Soft words in a quiet night should not have made her heart race, but they did. She'd only started to level out from the incident with the stone, and now her adrenaline streaked back to maximum again. He sat there on the bed next to her, white T-shirt stretched over that powerful upper body, long hair mussed from sleep, and watched her with calm eyes as he awaited her response.

Such patience. She wondered how patient he was in other areas.…

“Faith?”

“Sorry.” She managed a smile.

“Do you want me to stay? You know, in case it happens again?” He tapped his knee. “These old bones probably couldn't take another dash from the guesthouse.”

“I'm too big to be afraid of the dark.”

“The dark can't hurt you. It's what lives in the dark that you have to watch out for.” He gave her that charming grin that always made her pulse zing.

She should tell him to go.

“Or I can crash in the other guest room down the hall.”

“No.” The word escaped her lips before her brain could talk her out of the decision. “This sounds silly, but I really don't want to be alone right now.”

“Not silly at all.”

“Said the spider to the fly.”

“Hey, hey.” He put up his palms in surrender. “Just offering bodyguard services.”

“Uh-huh.” She let out a long sigh. “I would appreciate not being alone, but I'm not ready for more than that, no matter what happened earlier.”

“You mean the kiss.”

“Yes, I mean the kiss.”

“Understood.

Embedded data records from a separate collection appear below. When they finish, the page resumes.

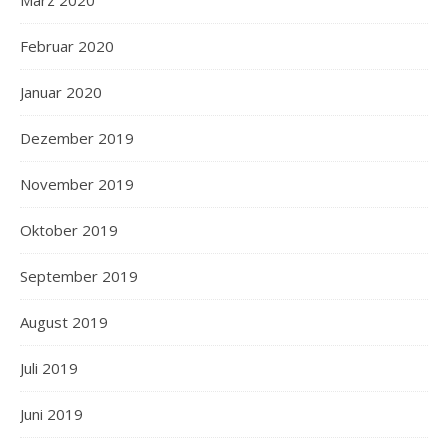
März 2020
Februar 2020
Januar 2020
Dezember 2019
November 2019
Oktober 2019
September 2019
August 2019
Juli 2019
Juni 2019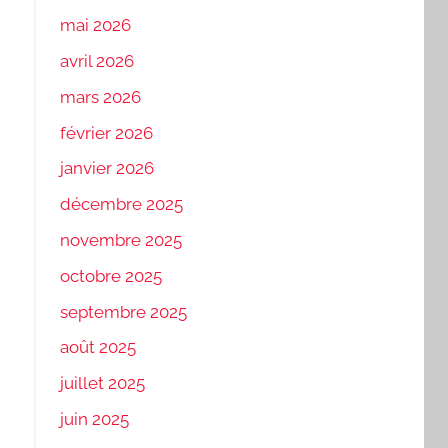
mai 2026
avril 2026
mars 2026
février 2026
janvier 2026
décembre 2025
novembre 2025
octobre 2025
septembre 2025
août 2025
juillet 2025
juin 2025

Which side of the bed do you want?”

“Huh?”

“My chivalry may be alive and well, Faith, but my body can't handle bunking on the floor. It's a king-size bed. We should be able to sleep without even touching, if that's what you're worried about.”

“Fine. Yes, okay.” She got to her feet. “I get the bathroom first.”

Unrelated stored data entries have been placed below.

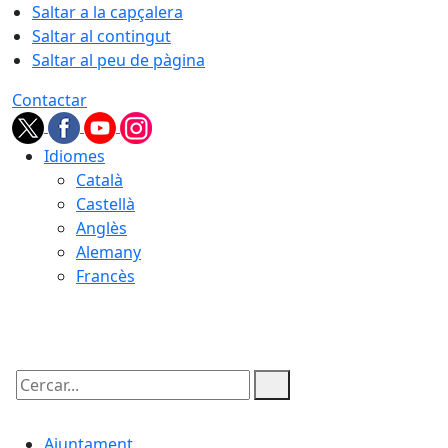
Saltar a la capçalera
Saltar al contingut
Saltar al peu de pàgina
Contactar
Idiomes
Català
Castellà
Anglès
Alemany
Francès
06.08.2026 | 22:19
Cercar:
Ajuntament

“Sure. Gentleman, remember?” He stood as well. “Now, the bed. Right or left? I'd prefer the side closest to the door.” He shrugged, that crooked grin curving his lips. “Not that the stone will grow legs and attack us.”

“At least not that we know of.” She waved a hand. “Whatever you want is fine. I need sleep.”

She wandered into the bathroom, wondering if she was making a huge mistake in letting him stay. Not that she worried about Darius pouncing on her. She trusted him to keep his word to not force anything.

It was herself she didn't trust.

*   *   *

Darius sat down on the bed and listened to the water running behind the closed bathroom door. He leaned his cane against the wall between the bed and the nightstand, then looked down at his trembling hands. For all the cool exterior he'd presented to Faith, his heart still pounded. Sweat still coated his skin. He couldn't close his eyes without seeing that wasteland of sludge and muck, centuries of human emotions broken down into pure, physical desolation.

At least that's what he thought it was. As soon as Faith had come into contact with the stone's energy, his empathic abilities had winked out. Atlantean powers were always rendered neutral around the Stones of Ekhia except, apparently, for a Stone Singer. It made sense. The Stone Singer needed to balance the stones, and she wouldn't be able to do that if her powers were cut off.

The only exceptions seemed to be any form of empathic ability, like his and his mother's, or the ability to amplify another's power, like Faith's late husband had had. Since other Atlanteans were used to their abilities not working on one another, it wasn't quite as disorienting for them when the stones rendered them temporarily powerless. But for him, whose powers always worked on everyone—he hated it.

He didn't know how to function in the world without his empathy.